**EXERCISE**.
Copy out all of the lines below exactly; the pictures do not belong in the copy.

**SOURCE INFORMATION**.
● ● ● ● ●

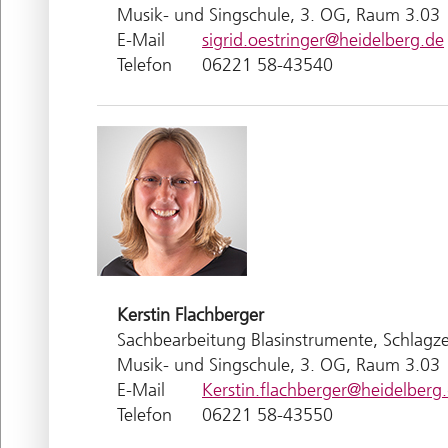
Musik- und Singschule, 3. OG, Raum 3.03
E-Mail
sigrid.oestringer@heidelberg.de
Telefon
06221 58-43540
Kerstin
Flachberger
Sachbearbeitung Blasinstrumente, Schlagze
Musik- und Singschule, 3. OG, Raum 3.03
E-Mail
Kerstin.flachberger@heidelberg
Telefon
06221 58-43550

● ● ● ● ●

**RESULT BELOW**.
Musik- und Singschule, 3. OG, Raum 3.03
E-Mail
sigrid.oestringer@heidelberg.de
Telefon
06221 58-43540
Kerstin
Flachberger
Sachbearbeitung Blasinstrumente, Schlagze
Musik- und Singschule, 3. OG, Raum 3.03
E-Mail
Kerstin.flachberger@heidelberg
Telefon
06221 58-43550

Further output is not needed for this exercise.